Abstract

To assess the diagnostic value of non-contrast-enhanced magnetic resonance angiography (NCE-MRA), using time-of-flight and black-blood MRA, in the evaluation of arteriovenous fistulas in haemodialysis patients in comparison to multidetector computed tomography angiography (MDCTA). NCE-MRA and MDCTA were performed on the same day in 21 patients on maintenance haemodialysis with dysfunctional arteriovenous fistulas. The fistulas included three segments: arterial inflow, anastomosis, and venous outflow. Two experienced observers, who were blinded to the results of the NCE-MRA, recorded in consensus the significant stenoses (≥50%) seen on CTA. Two other experienced observers, unaware of the results of CTA, independently recorded significant stenoses (≥50%) in the NCE-MRA. The sensitivity, specificity, positive predictive value, negative predictive value, and accuracy of NCE-MRA were calculated, with MDCTA as the standard reference.
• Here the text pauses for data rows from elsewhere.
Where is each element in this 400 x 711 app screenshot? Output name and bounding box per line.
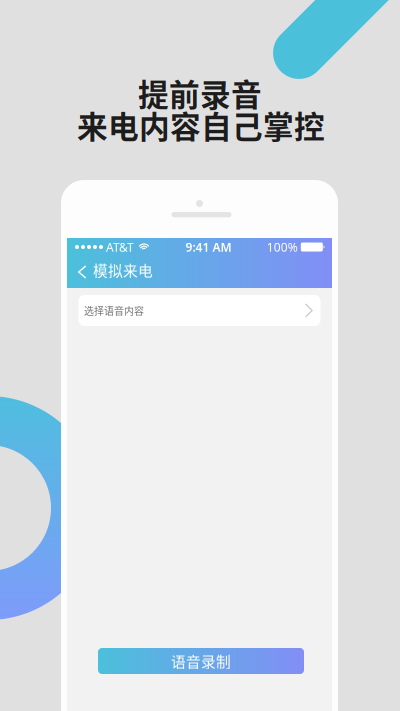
staticText: 选择语音内容 <box>84 303 144 318</box>
button[interactable]: Back <box>67 257 93 287</box>
button[interactable]: 语音录制 <box>98 648 304 674</box>
button[interactable]: 选择语音内容 <box>78 295 320 326</box>
staticText: AT&T <box>106 239 134 255</box>
staticText: 9:41 AM <box>185 239 231 255</box>
staticText: 100% <box>267 239 298 255</box>
staticText: 语音录制 <box>171 650 231 672</box>
staticText: 模拟来电 <box>93 259 153 281</box>
staticText: 提前录音 <box>138 71 262 115</box>
staticText: 来电内容自己掌控 <box>77 103 325 147</box>
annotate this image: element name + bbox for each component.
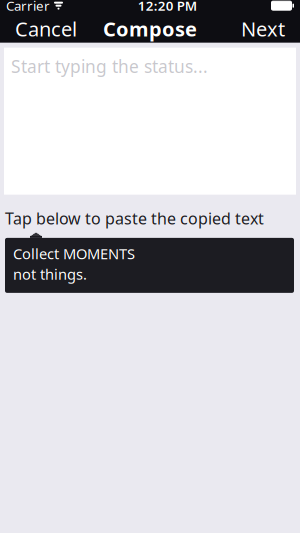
button[interactable]: Cancel — [5, 10, 87, 47]
staticText: Start typing the status... — [11, 55, 208, 78]
staticText: Next — [241, 15, 285, 42]
button[interactable]: Next — [231, 10, 295, 47]
staticText: Collect MOMENTS — [13, 244, 135, 263]
staticText: Carrier — [6, 0, 50, 14]
staticText: 12:20 PM — [138, 0, 197, 14]
staticText: Compose — [103, 15, 197, 42]
staticText: not things. — [13, 264, 87, 284]
staticText: Cancel — [15, 15, 77, 42]
button[interactable]: Collect MOMENTS — [5, 233, 294, 293]
staticText: Tap below to paste the copied text — [5, 208, 264, 229]
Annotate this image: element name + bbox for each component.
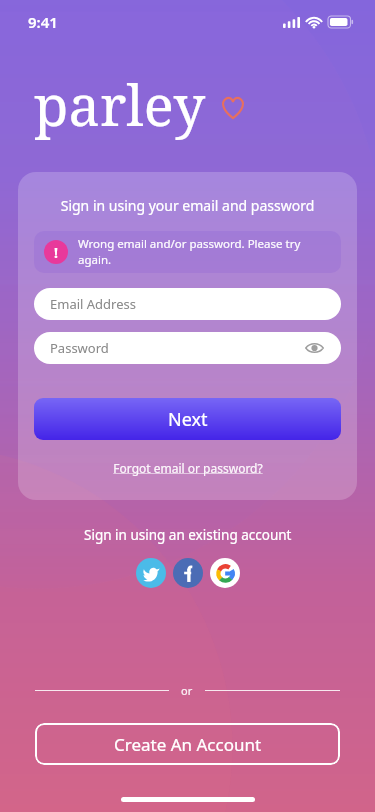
staticText: or	[181, 683, 193, 698]
button[interactable]: Create An Account	[35, 723, 340, 765]
staticText: !	[54, 243, 58, 262]
button[interactable]: Email Address	[34, 288, 341, 320]
button[interactable]: Forgot email or password?	[34, 460, 341, 476]
button[interactable]: Sign in with Facebook	[173, 558, 203, 588]
staticText: parley	[34, 66, 206, 142]
button[interactable]: Next	[34, 398, 341, 440]
staticText: Password	[50, 339, 109, 357]
button[interactable]: Show password	[303, 337, 325, 359]
staticText: Create An Account	[114, 733, 262, 756]
button[interactable]: Password	[34, 332, 341, 364]
staticText: Wrong email and/or password. Please try …	[78, 236, 331, 268]
button[interactable]: Sign in with Google	[210, 558, 240, 588]
staticText: Forgot email or password?	[113, 460, 263, 476]
staticText: Sign in using your email and password	[34, 196, 341, 215]
staticText: 9:41	[28, 12, 58, 32]
button[interactable]: Sign in with Twitter	[136, 558, 166, 588]
staticText: Next	[168, 407, 208, 432]
staticText: Sign in using an existing account	[84, 526, 292, 544]
staticText: Email Address	[50, 295, 136, 313]
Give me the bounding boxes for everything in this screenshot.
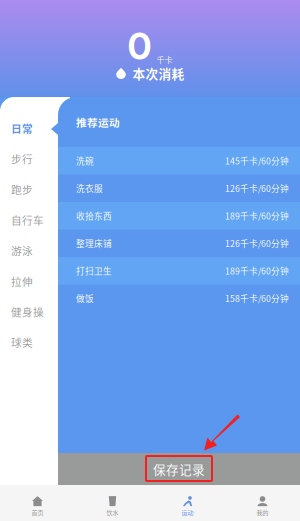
staticText: 0 [128,24,152,68]
staticText: 推荐运动 [76,114,120,130]
button[interactable]: 步行 [0,143,58,174]
staticText: 本次消耗 [132,64,184,82]
staticText: 健身操 [11,304,44,319]
staticText: 126千卡/60分钟 [225,182,289,194]
staticText: 做饭 [76,292,94,304]
staticText: 打扫卫生 [76,264,112,277]
staticText: 球类 [11,334,33,350]
staticText: 189千卡/60分钟 [225,210,289,222]
button[interactable]: 洗碗 [58,147,300,174]
staticText: 洗碗 [76,154,94,167]
button[interactable]: 整理床铺 [58,230,300,257]
staticText: 我的 [256,508,268,517]
staticText: 运动 [182,508,194,517]
button[interactable]: 跑步 [0,174,58,204]
staticText: 步行 [11,151,33,166]
button[interactable]: 健身操 [0,296,58,327]
staticText: 158千卡/60分钟 [225,292,289,304]
staticText: 洗衣服 [76,182,103,194]
button[interactable]: 拉伸 [0,266,58,296]
button[interactable]: 饮水 [75,485,150,521]
button[interactable]: 保存记录 [58,453,300,485]
button[interactable]: 自行车 [0,204,58,235]
button[interactable]: 球类 [0,327,58,358]
button[interactable]: 打扫卫生 [58,257,300,284]
staticText: 日常 [11,120,33,136]
button[interactable]: 做饭 [58,284,300,312]
button[interactable]: 我的 [225,485,300,521]
button[interactable]: 首页 [0,485,75,521]
staticText: 游泳 [11,243,33,258]
button[interactable]: 洗衣服 [58,174,300,202]
staticText: 保存记录 [153,460,205,478]
button[interactable]: 运动 [150,485,225,521]
button[interactable]: 游泳 [0,235,58,266]
staticText: 拉伸 [11,273,33,289]
button[interactable]: 收拾东西 [58,202,300,230]
button[interactable]: 日常 [0,113,58,143]
staticText: 跑步 [11,182,33,197]
staticText: 126千卡/60分钟 [225,237,289,250]
staticText: 189千卡/60分钟 [225,264,289,277]
staticText: 整理床铺 [76,237,112,250]
staticText: 首页 [32,508,44,517]
staticText: 千卡 [156,54,172,65]
staticText: 自行车 [11,212,44,228]
staticText: 收拾东西 [76,210,112,222]
staticText: 饮水 [106,508,118,517]
staticText: 145千卡/60分钟 [225,154,289,167]
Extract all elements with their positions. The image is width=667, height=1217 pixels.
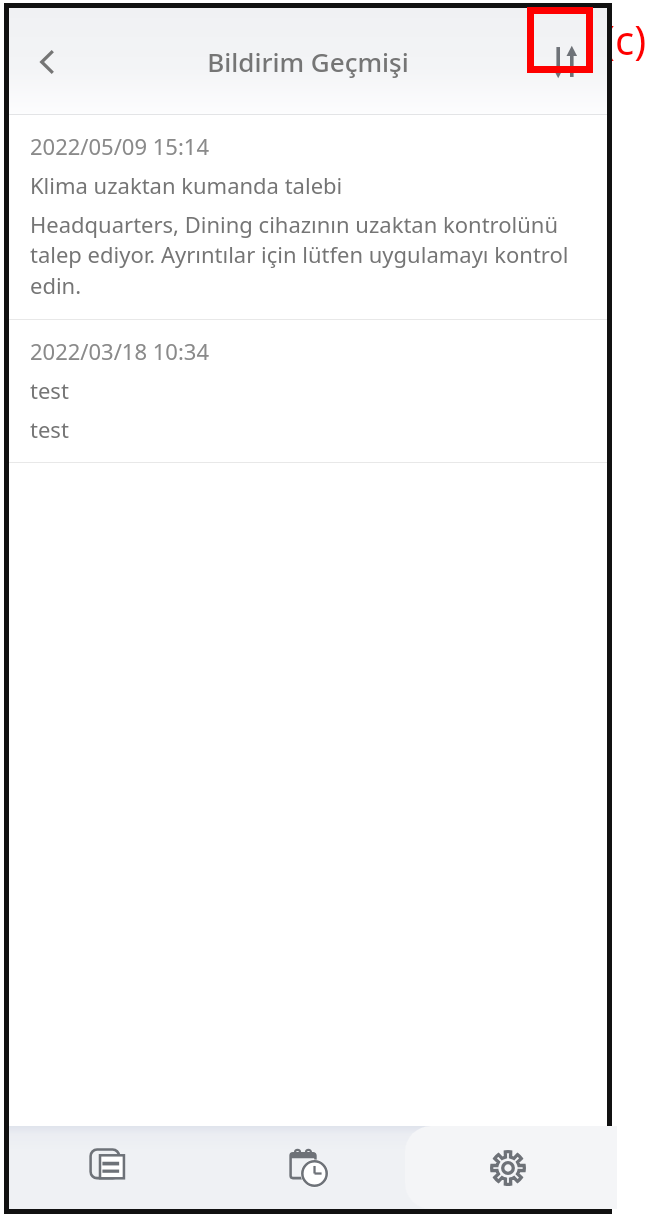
staticText: (c) (603, 12, 647, 66)
staticText: test (30, 375, 69, 405)
button[interactable]: Schedule (209, 1126, 408, 1209)
staticText: 2022/03/18 10:34 (30, 336, 209, 366)
staticText: test (30, 414, 69, 444)
button[interactable]: Back (17, 31, 79, 93)
staticText: Headquarters, Dining cihazının uzaktan k… (30, 209, 585, 301)
staticText: Bildirim Geçmişi (207, 44, 409, 79)
button[interactable]: 2022/05/09 15:14 (9, 115, 607, 319)
button[interactable]: Settings (408, 1126, 607, 1209)
staticText: Klima uzaktan kumanda talebi (30, 170, 343, 200)
button[interactable]: 2022/03/18 10:34 (9, 320, 607, 462)
staticText: 2022/05/09 15:14 (30, 131, 209, 161)
button[interactable]: Devices (9, 1126, 209, 1209)
button[interactable]: Sort (532, 29, 598, 95)
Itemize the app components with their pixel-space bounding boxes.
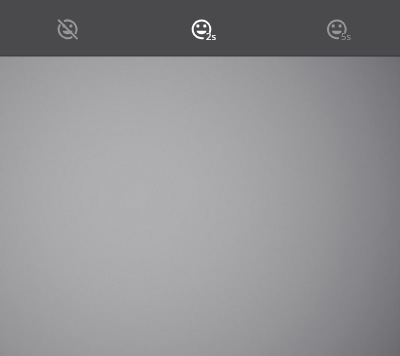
button[interactable]: 5 second timer	[312, 4, 360, 52]
staticText: 5s	[341, 30, 351, 43]
staticText: 2s	[206, 30, 216, 43]
button[interactable]: Timer off	[43, 4, 91, 52]
button[interactable]: 2 second timer	[177, 4, 225, 52]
Sixty-three vascular segments in the 21 patients were clearly displayed. For the two observers of NCE-MRA, the accuracy was 98% and 95.4%; sensitivity 96.4% and 96.4%; specificity 97.1% and 94.3%; positive predictive value 96.4% and 93.1%; and, negative predictive value 97.1% and 97.1%. Inter-/intra-observer agreement for detecting stenosis was excellent for NCE-MRA, with a weighted kappa of 0.968 (95% confidence interval [CI], 0.874-1) and 0.936 (95% CI, 0.848-1). Non-contrast-enhanced MRA, using time-of-flight and black-blood MRA, is a reproducible and reliable imaging technique for detecting ≥50% stenosis in dysfunctional haemodialysis arteriovenous fistulas.